Our DMI/vera.ai project confirms on an international dataset of 155 fake images debunked in 2023 our initial empirical findings: when queries with fake images, the main reverse search engines often get it wrong. On our dataset, only 18% of the results are accurate, 35% are wrong and 44% are incomplete, missing to detect the falsity.
Our dataset analysis also shows a rise of synthetic images, featured in 17.4% of our sample, and the prevalence of decontextualized images (43.2%), almost doubling the altered images (23.2%).
During the last years, we found empirically that debunked fake images are often poorly indexed by the main reverse image search engines. Their AI prompt providing their best guess, hypothesis, or related search suggestion about those images gets it regularly wrong. It, therefore, creates more confusion instead of confirming the falsity of the content already debunked by fact-checkers. Generative AI frameworks (like GPT4 through Microsoft Bing) are also able to invent complete fictional narratives about those images.
Building upon Umberto Eco’s “force of falsity” concept and datasets of debunked manipulated images, we tried to confirm on a wider dataset our early hypothesis that the main reverse image search engines have indeed trouble indexing properly those images.
Q1: Are debunked fake images poorly indexed by search engines' AI prompts?
Q2: Are generative AI frameworks being confused by narratives around fake images, even when debunked?
Q3: How several copies of the same image may be interpreted differently by AI prompts?

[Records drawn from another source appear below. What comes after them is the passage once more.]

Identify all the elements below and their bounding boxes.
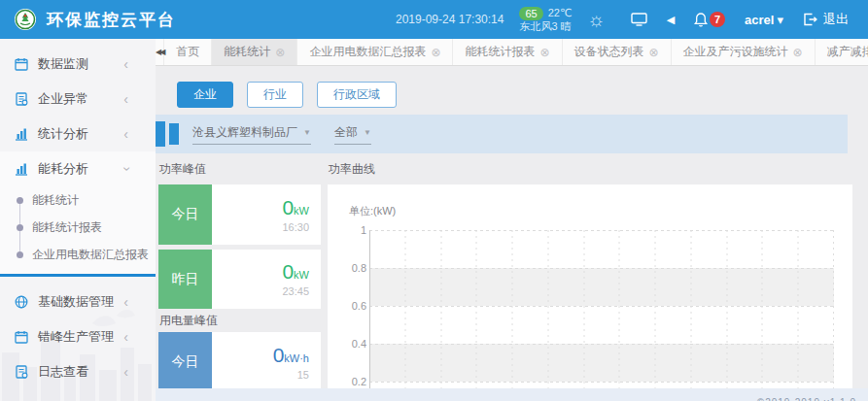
chart-title: 功率曲线 <box>329 161 375 178</box>
close-icon[interactable]: ⊗ <box>793 46 803 59</box>
bar-chart-icon <box>15 162 28 176</box>
peak-tag: 今日 <box>158 184 212 245</box>
user-caret-icon: ▾ <box>777 13 783 27</box>
bullet-icon <box>17 251 23 258</box>
username: acrel <box>745 13 774 27</box>
peak-tag: 昨日 <box>158 250 212 309</box>
app-title: 环保监控云平台 <box>47 9 176 31</box>
filter-bar: 沧县义辉塑料制品厂 ▼ 全部 ▼ <box>156 115 848 153</box>
sidebar-item-label: 统计分析 <box>38 125 88 143</box>
logout-button[interactable]: 退出 <box>803 11 849 28</box>
sidebar-item-log-view[interactable]: 日志查看 ‹ <box>0 354 156 389</box>
tab-enterprise-power-summary[interactable]: 企业用电数据汇总报表 ⊗ <box>297 39 453 65</box>
scope-button-enterprise[interactable]: 企业 <box>177 82 233 108</box>
sidebar-subitem-enterprise-power-summary[interactable]: 企业用电数据汇总报表 <box>0 241 156 268</box>
sidebar-subitem-label: 能耗统计报表 <box>32 219 102 236</box>
power-curve-chart: 单位:(kW) 1 0.8 0.6 0.4 0.2 <box>328 184 852 388</box>
condition: 晴 <box>561 20 572 32</box>
chevron-left-icon: ‹ <box>123 127 128 141</box>
sub-select[interactable]: 全部 ▼ <box>334 124 371 145</box>
sidebar-item-enterprise-abnormal[interactable]: 企业异常 ‹ <box>0 82 156 117</box>
calendar-icon <box>15 57 28 71</box>
sidebar-item-label: 数据监测 <box>38 55 88 73</box>
notification-count-badge: 7 <box>710 12 725 27</box>
peak-time: 15 <box>297 369 309 382</box>
sidebar-subitem-energy-statistics[interactable]: 能耗统计 <box>0 186 156 214</box>
sidebar-divider <box>0 274 156 277</box>
power-peak-title: 功率峰值 <box>159 161 206 178</box>
chevron-left-icon: ‹ <box>123 295 128 309</box>
sidebar-item-energy-analysis[interactable]: 能耗分析 ‹ <box>0 151 156 186</box>
monitor-icon[interactable] <box>631 13 647 26</box>
tab-energy-statistics[interactable]: 能耗统计 ⊗ <box>212 39 297 65</box>
scope-button-region[interactable]: 行政区域 <box>317 82 397 108</box>
bullet-icon <box>17 224 23 231</box>
sidebar-item-statistics-analysis[interactable]: 统计分析 ‹ <box>0 117 156 151</box>
tab-strip: ◀◀ 首页 能耗统计 ⊗ 企业用电数据汇总报表 ⊗ 能耗统计报表 ⊗ 设备状态列… <box>156 39 868 66</box>
bars-icon <box>169 123 179 145</box>
notifications[interactable]: 7 <box>694 12 725 27</box>
peak-tag: 今日 <box>158 332 212 392</box>
company-select[interactable]: 沧县义辉塑料制品厂 ▼ <box>192 124 311 145</box>
sidebar-item-label: 企业异常 <box>38 90 88 108</box>
tab-pollution-facility-stats[interactable]: 企业及产污设施统计 ⊗ <box>672 39 816 65</box>
chart-unit-label: 单位:(kW) <box>349 204 396 218</box>
platform-logo-icon <box>14 8 37 31</box>
logout-label: 退出 <box>823 11 849 28</box>
power-peak-card-today: 今日 0kW 16:30 <box>158 184 321 245</box>
close-icon[interactable]: ⊗ <box>539 46 549 59</box>
sidebar-item-data-monitoring[interactable]: 数据监测 ‹ <box>0 47 156 82</box>
sidebar-group-energy-analysis: 能耗分析 ‹ 能耗统计 能耗统计报表 企业用电数据汇总报表 <box>0 151 156 274</box>
energy-analysis-submenu: 能耗统计 能耗统计报表 企业用电数据汇总报表 <box>0 186 156 268</box>
sidebar-item-peak-production[interactable]: 错峰生产管理 ‹ <box>0 319 156 354</box>
sidebar-subitem-label: 能耗统计 <box>32 192 79 209</box>
sidebar-item-label: 基础数据管理 <box>38 293 114 311</box>
tab-label: 设备状态列表 <box>574 44 644 60</box>
sidebar-item-base-data[interactable]: 基础数据管理 ‹ <box>0 284 156 319</box>
tab-device-status[interactable]: 设备状态列表 ⊗ <box>563 39 672 65</box>
bullet-icon <box>17 197 23 204</box>
close-icon[interactable]: ⊗ <box>431 46 440 59</box>
footer-strip: ©2019-2019 v1.1.0 <box>156 388 868 401</box>
weather-widget: 65 22℃ 东北风3 晴 <box>519 7 572 33</box>
sidebar-subitem-energy-report[interactable]: 能耗统计报表 <box>0 214 156 241</box>
tab-label: 能耗统计 <box>224 44 270 60</box>
top-header: 环保监控云平台 2019-09-24 17:30:14 65 22℃ 东北风3 … <box>0 0 868 39</box>
tab-label: 首页 <box>176 44 199 60</box>
energy-peak-title: 用电量峰值 <box>159 313 218 329</box>
caret-down-icon: ▼ <box>364 128 371 137</box>
tab-home[interactable]: 首页 <box>164 39 212 65</box>
sidebar-subitem-label: 企业用电数据汇总报表 <box>32 247 149 263</box>
sidebar: 数据监测 ‹ 企业异常 ‹ 统计分析 ‹ 能耗分析 ‹ <box>0 39 156 401</box>
footer-copyright: ©2019-2019 v1.1.0 <box>757 397 856 401</box>
sidebar-item-label: 能耗分析 <box>38 160 88 178</box>
company-select-value: 沧县义辉塑料制品厂 <box>192 124 297 141</box>
peak-time: 16:30 <box>282 221 309 234</box>
tab-scroll-left-icon[interactable]: ◀◀ <box>156 39 164 65</box>
scope-button-industry[interactable]: 行业 <box>247 82 303 108</box>
chevron-down-icon: ‹ <box>120 167 133 172</box>
sidebar-item-label: 错峰生产管理 <box>38 328 114 346</box>
user-menu[interactable]: acrel ▾ <box>745 13 783 27</box>
tab-label: 能耗统计报表 <box>465 44 535 60</box>
temperature: 22℃ <box>548 7 573 19</box>
scope-button-group: 企业 行业 行政区域 <box>177 82 397 108</box>
tab-energy-report[interactable]: 能耗统计报表 ⊗ <box>453 39 562 65</box>
tab-reduction-analysis[interactable]: 减产减排分析 ⊗ <box>816 39 868 65</box>
main-area: ◀◀ 首页 能耗统计 ⊗ 企业用电数据汇总报表 ⊗ 能耗统计报表 ⊗ 设备状态列… <box>156 39 868 401</box>
tab-label: 减产减排分析 <box>827 44 868 60</box>
y-tick: 0.8 <box>337 262 366 274</box>
y-tick: 1 <box>337 224 366 236</box>
peak-value: 0kW <box>282 196 309 219</box>
chevron-left-icon: ‹ <box>123 365 128 379</box>
chevron-left-icon: ‹ <box>123 57 128 71</box>
chart-grid <box>369 230 834 388</box>
close-icon[interactable]: ⊗ <box>649 46 659 59</box>
sidebar-item-label: 日志查看 <box>38 363 88 381</box>
sub-select-value: 全部 <box>334 124 358 141</box>
bell-icon <box>694 12 708 27</box>
y-tick: 0.2 <box>337 376 366 387</box>
peak-time: 23:45 <box>282 285 309 298</box>
speaker-icon[interactable]: ◀ <box>667 14 675 26</box>
close-icon[interactable]: ⊗ <box>275 46 285 59</box>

Given the time and resources available, we decided to focus mainly on a dataset of debunked pictures gathered during a month (May 31st, 2023 till July 5th, 2023) on Google Fact Check Explorer, using the keyword “photo” as a query, multilingual search, and getting back all the fact-checks links in the results.
Then, we manually retrieved all the images from the fact-checks, the archive links (if any) or the sources of disinformation whenever present.
The resulting dataset (in a spreadsheet) has 155 debunked fake images which we annotated manually with their topic and their type of manipulation: decontextualized (image from a past event being reused in another context), altered (semantically manipulated with some editing software), fictional (fabricated on purpose, not linked to any reality), misinterpretation (when pictures are clearly misinterpreted like talking about another person than the one on the photography), synthetic (when produced through generative AI).
As our choice was to work on a multilingual dataset, we collected fact-checks from many different countries, including India, the Middle East, Asia, Europe, and America. To be indexed by the Google Fact Check Explorer implies that fact-checking organizations use the ClaimReview annotation format within their publications to improve their search engine optimization (SEO).
Therefore, one would expect that images already debunked by fact-checking organizations using this annotation format and being indexed by Google Fact Check Explorer would perform better than random images in content-based image queries.
To understand the content of the fact-checks analyzed, we extensively used several translation tools (such as DeepL, Google Translate, or LLMs).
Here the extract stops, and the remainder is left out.